Изображать актера от меня не потребовалось. Дельмас задавал мне те же вопросы, что и в больнице, только на этот раз в движении. Здесь, нет, там, чуть левее, и еще плащ, плащ был под мышкой, а не на нем, а отпечатки? Отпечатки на ковре, сказал я, вместе с рукой, для облегчения задачи. Впрочем, где она, эта рука?
Зато про скульптуру все знают, где она. Она - в хранилище, вместе с тысячами сваленных там произведений искусства, которые дожидаются, когда их выберет какой-нибудь провинциальный музей или мэрия. Эта, конечно, украсит собой парк около городского бассейна, где-нибудь во Франции. Думаю, мне бы было малоприятно вновь повстречаться с ней - такой прямолинейной и угрожающей. Я бы, наверное, не смог заставить себя не смотреть на деталь, оставившую меня без руки. Нет, я и правда предпочел бы "Р-16". Но хуже всего, что эти тачки пускают под пресс и делают из них произведения искусства. Тоже. Не говоря уж о художниках - любителях экстрима, которые в авангардистских галереях отрезают себе что ни попадя на глазах у кучки избранных ценителей. Это, кажется, называется "боди-арт". Если честно, то я немного путаюсь среди всех этих способов самовыражения…

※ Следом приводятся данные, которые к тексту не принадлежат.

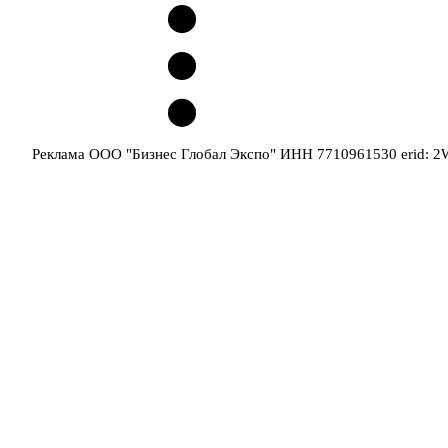
Реклама ООО "Бизнес Глобал Экспо" ИНН 7710961530 erid: 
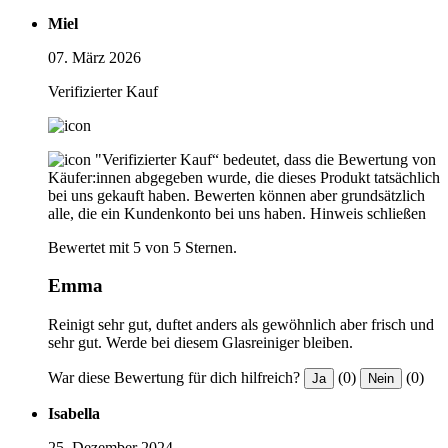
Miel
07. März 2026
Verifizierter Kauf
"Verifizierter Kauf“ bedeutet, dass die Bewertung von
Käufer:innen abgegeben wurde, die dieses Produkt tatsächlich
bei uns gekauft haben. Bewerten können aber grundsätzlich
alle, die ein Kundenkonto bei uns haben.
Hinweis schließen
Bewertet mit 5 von 5 Sternen.
Emma
Reinigt sehr gut, duftet anders als gewöhnlich aber frisch und
sehr gut. Werde bei diesem Glasreiniger bleiben.
War diese Bewertung für dich hilfreich?
(0)
(0)
Ja
Nein
Isabella
25. Dezember 2024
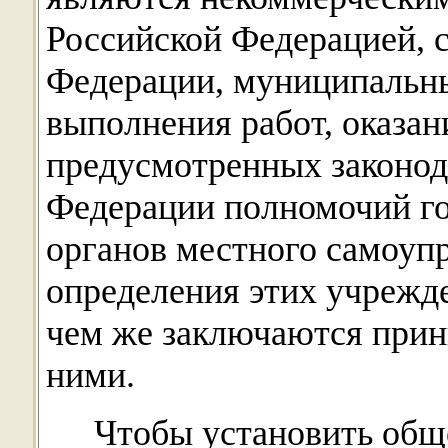
Российской Федерацией, 
Федерации, муниципальн
выполнения работ, оказан
предусмотренных законод
Федерации полномочий го
органов местного самоупр
определения этих учрежд
чем же заключаются при
ними.
Чтобы установить обще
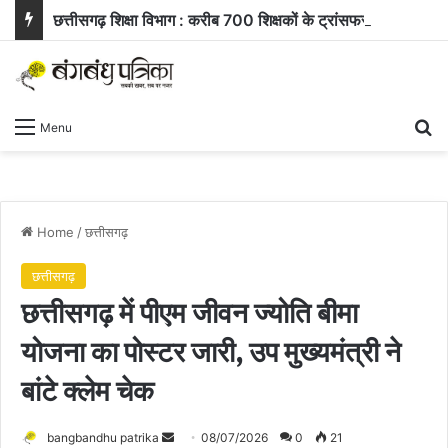
छत्तीसगढ़ शिक्षा विभाग : करीब 700 शिक्षकों के ट्रांसफर ऑर्डर जारी, समीक्षा के बाद 400 आवेदन खारिज
Se
Menu
Home
/
छत्तीसगढ़
छत्तीसगढ़
छत्तीसगढ़ में पीएम जीवन ज्योति बीमा
योजना का पोस्टर जारी, उप मुख्यमंत्री ने
बांटे क्लेम चेक
Send
bangbandhu patrika
08/07/2026
0
21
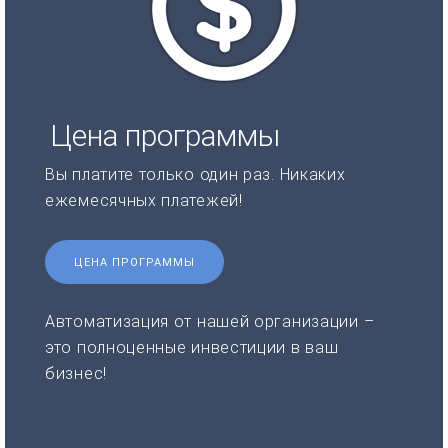
Цена программы
Вы платите только один раз. Никаких
ежемесячных платежей!
ЦЕНА ПРОГРАММЫ
Автоматизация от нашей организации –
это полноценные инвестиции в ваш
бизнес!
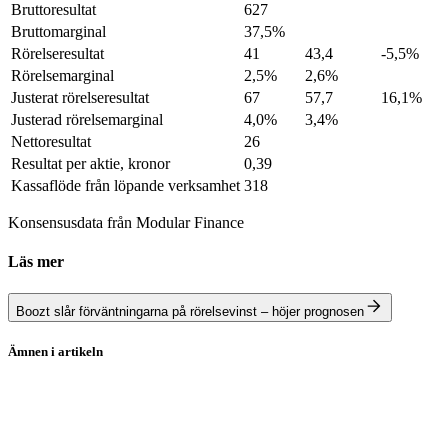
Bruttoresultat
627
Bruttomarginal
37,5%
Rörelseresultat
41
43,4
-5,5%
Rörelsemarginal
2,5%
2,6%
Justerat rörelseresultat
67
57,7
16,1%
Justerad rörelsemarginal
4,0%
3,4%
Nettoresultat
26
Resultat per aktie, kronor
0,39
Kassaflöde från löpande verksamhet
318
Konsensusdata från Modular Finance
Läs mer
Boozt slår förväntningarna på rörelsevinst – höjer prognosen
Ämnen i artikeln
Boozt
E-handel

Следы смыты, новые куски коврового покрытия немного отличаются от основного фона, правая стена коридора заново окрашена в некоторых местах.
После целого часа этого цирка и выяснения ненужных подробностей, полицейский обратился ко мне лично, но мне показалось, что его слова были адресованы нашей шефине.

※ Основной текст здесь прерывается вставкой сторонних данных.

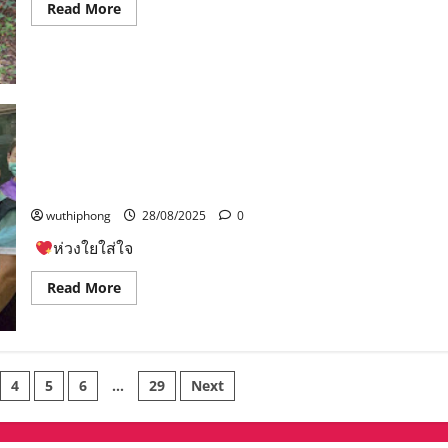
เพิ่ม
หวัง
Read
Read More
เติม
ทำงาน
more
จัด
ใน
about
แสดง
ประเทศ
สวน
สัตว์
กัมพูชา
สัตว์
เล็ก
ถูก
นครราชสีมา
น่า
ทหาร
ได้
รัก
รวบ
สมาชิก
อีก
กลาง
ใหม่
หลาย
ทาง
ลูก
ชนิด
“รองบาส”นำคณะผู้บริหารเทศบาลนครนครสวรรค์ สท.
ก่อน
เลียงผา
ข้าม
ตัว
สำนักสาธารณสุขฯ อสม. CM CG เยี่ยมผู้สูงอายุ ผู้พิการ ติด
ชายแดน
จิ๋ว
เบื้อง
บ้านติดเตียง ชุมชนในเขตเทศบาล
ที่
ต้น
เกิด
สารภาพ
wuthiphong
28/08/2025
0
จาก
หนี
ความ
หนี้-
รัก
ห่วงใยใส่ใจ
ไร้
ของ
ราย
พ่อ
ได้
Read
องุ่น
Read More
more
กับ
about
แม่
“รอ
ชมพู่
งบาส”นำ
คณะ
ผู้
บริหาร
4
5
6
…
29
Next
เทศบาล
นคร
นครสวรรค์
สท.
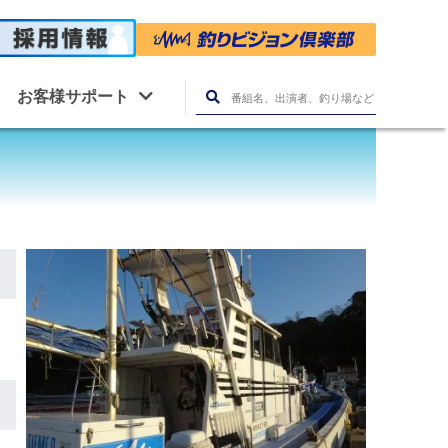
お客様サポート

- У нас есть его приметы. Если это действительно кто-то близкий к искусству, более того - к современному искусству, у нас есть шансы отыскать его. Но, по моему мнению, это был заказ какого-то коллекционера. Кому-то понадобилось последнее полотно Морана, ему его достали - вот и всё. Если бы вещь имела высокую рыночную цену, можно было бы строить предположения дальше. Но тут… Моран… кто его знает? Как он котируется на рынке? Я попрошу наших экспертов навести справки о спросе на его творчество, о возможных коллекциях, но не думаю, что покупатели им очень интересуются.
Он рассеянно смотрит на Кост и спрашивает, что она думает по этому поводу. В общем-то, он прав. Лично мне наплевать на то, как котируется Моран, как, впрочем, и на будущее искусства вообще.
- Большая часть его произведений написана в Соединенных Штатах. Мне захотелось устроить эту ретроспективу, потому что мне было интересно показать творчество художника-эмигранта, такого же эмигранта, как все остальные, что ищут работу в другой стране. Моран сразу же - то есть уже в шестьдесят четвертом - уловил, что новые веяния будут идти большей частью именно из Штатов. Я выбирала картины для выставки в его последней мастерской в Паре-ле-Моньяль, где первый раз побывала еще при нем, через год после его возвращения.
Мне скучно. Я хочу домой. Мои глаза останавливаются на постаменте, на котором водружено нечто особенно уродливое.
- Когда, после его смерти, оказалось, что он завещал все свои работы государству, я подумала, что их обязательно нужно показать. Вот и всё. Я взяла из его мастерской то, что наиболее соответствовало основной линии его творчества: черные полотна, и потом три скульптуры, которые, на мой взгляд, очень близки его графике, но при этом абсолютно свободны от американского влияния.
Один за другим я подробно изучаю все элементы, составляющие это жуткое в своей претенциозности творение. Кост тем временем продолжает разглагольствовать, серьезная, как папесса. Ей действительно нравилась выставка Морана. Интересно, по каким критериям она подбирала эту новую.